La filosofia non ha mai eliminato gli “a priori”, le idee ricevute, ma le ha analizzate, chiarite, situate nella giusta dimensione. Una conoscenza svuotata dagli a priori è propria delle società che si disfano dei loro principi fondanti. Ma il primo diritto umano, spiega Ortega y Gasset, è il diritto alla continuità. Il formalismo astratto di un desolante democratismo, del razionalismo in generale, conduce alla creazione di un’umanità che abita una città situata tra le nuvole. Pensare è sempre “pensare contro qualcuno” (Gustavo Bueno). Qualcuno, aggiungiamo noi, che a sua volta pensa. Oggi gli interlocutori sfuggono, rifiutano il confronto. Vige un’incultura del risentimento che nega l’ascolto dell’Altro per pregiudizio e ideologia mascherata da superiorità morale. I suoi adepti si allontanano con un ghigno di disprezzo, nascondendosi nel loro rassicurante angolo di unanimità, esigendo l’abiura, invocando il bavaglio per i malvagi. Si finisce schiacciati dal peso inerte della massa morta.
Miriadi di identità minime e incompatibili ostentano i segni dell’offesa sanguinosa per veri e spesso inesistenti torti e discriminazioni. Il progressismo politico e culturale si è erto a loro rappresentante unico per monopolizzarli e sfruttarli. Fu un’idea vincente del peggiore dei cattivi maestri del secondo Novecento, Herbert Marcuse. Nella Tolleranza repressiva scriveva così. “E necessario aiutare le piccole e impotenti minoranze che lottano contro la falsa coscienza: la loro esistenza è più importante del mantenimento dei diritti e delle libertà che vengono violate e che conferiscono poteri costituzionali a coloro che opprimono tali minoranze. Dovrebbe essere chiaro che l’esercizio dei diritti civili da parte di coloro che non li hanno richiede come condizione preliminare che quegli stessi diritti siano ritirati a coloro che impediscono il loro esercizio e che la liberazione dei dannati di questo mondo richiede l’oppressione dei loro vecchi e nuovi padroni”. Chiarissimo.

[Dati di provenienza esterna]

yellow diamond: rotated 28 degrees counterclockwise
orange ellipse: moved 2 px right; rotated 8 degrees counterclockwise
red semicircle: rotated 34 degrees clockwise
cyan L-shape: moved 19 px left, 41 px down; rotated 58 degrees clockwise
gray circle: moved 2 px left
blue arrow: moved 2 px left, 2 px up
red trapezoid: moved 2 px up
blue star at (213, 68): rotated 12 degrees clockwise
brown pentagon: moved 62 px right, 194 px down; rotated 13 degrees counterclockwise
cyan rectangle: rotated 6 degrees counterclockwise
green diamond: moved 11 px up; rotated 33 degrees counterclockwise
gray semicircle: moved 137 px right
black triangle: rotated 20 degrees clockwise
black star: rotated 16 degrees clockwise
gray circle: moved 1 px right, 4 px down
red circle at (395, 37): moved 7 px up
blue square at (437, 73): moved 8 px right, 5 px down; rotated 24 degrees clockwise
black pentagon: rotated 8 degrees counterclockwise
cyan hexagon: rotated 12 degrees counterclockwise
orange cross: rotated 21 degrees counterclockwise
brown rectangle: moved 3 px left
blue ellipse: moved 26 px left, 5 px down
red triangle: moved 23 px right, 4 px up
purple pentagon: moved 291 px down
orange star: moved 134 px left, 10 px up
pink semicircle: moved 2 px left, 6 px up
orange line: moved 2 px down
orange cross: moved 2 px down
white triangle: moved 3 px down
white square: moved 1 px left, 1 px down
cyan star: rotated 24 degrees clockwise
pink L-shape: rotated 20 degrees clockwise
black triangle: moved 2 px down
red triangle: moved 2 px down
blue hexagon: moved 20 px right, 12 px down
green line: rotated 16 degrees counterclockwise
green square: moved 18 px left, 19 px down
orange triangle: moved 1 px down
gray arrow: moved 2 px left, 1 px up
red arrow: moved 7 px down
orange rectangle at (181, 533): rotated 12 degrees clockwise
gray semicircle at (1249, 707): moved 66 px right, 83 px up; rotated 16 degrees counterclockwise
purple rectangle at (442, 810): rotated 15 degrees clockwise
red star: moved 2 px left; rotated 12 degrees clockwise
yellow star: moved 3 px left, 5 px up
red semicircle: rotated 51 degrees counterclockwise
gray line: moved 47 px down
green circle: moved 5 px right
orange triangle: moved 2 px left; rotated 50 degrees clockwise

Hanno bisogno di un male da estirpare, di designare un nemico minaccioso, incombente, che esibiscono al posto della concretezza di un progetto. Lo definiscono in termini drammatici, assoluti, per presentarsi come salvatori, i buoni delle favole. Le rivendicazioni politicamente corrette vengono brandite come armi in una crescente tensione emozionale, ottenuta attraverso l’eccitazione fraudolenta di alcune identità (orgoglio gay, femminismo radicale, le bandiere arcobaleno della pace, la logorrea ambientalista alla Greta Thunberg). Il meccanismo è semplice e rassicurante: la politica, quella “buona”, “morale”, “giusta” risolverà i problemi, ma non con azioni, bensì attraverso gesti fatui, dichiarazioni magniloquenti, impegni indeterminati.
Nella narrazione politicamente corretta vi è qualcosa della lampada di quell’ Aladino che tanti fastidi reca a Trudeau: basta sfregare il becco e si materializza tra le nubi il genio della lampada, pronto a soddisfare i desideri. Che peccato, non è altro che uno splendido racconto delle Mille e una notte; Trudeau non è Sherazade, come nulla, nell’universo etereo, disincarnato della correttezza politica, è ciò che è. Vince la negazione della realtà, tanto offensiva, così fastidiosa. Nel mondo immaginario dei fiocchi di neve, una rosa non è una rosa, è un garofano, una margherita, forse non è neppure un fiore.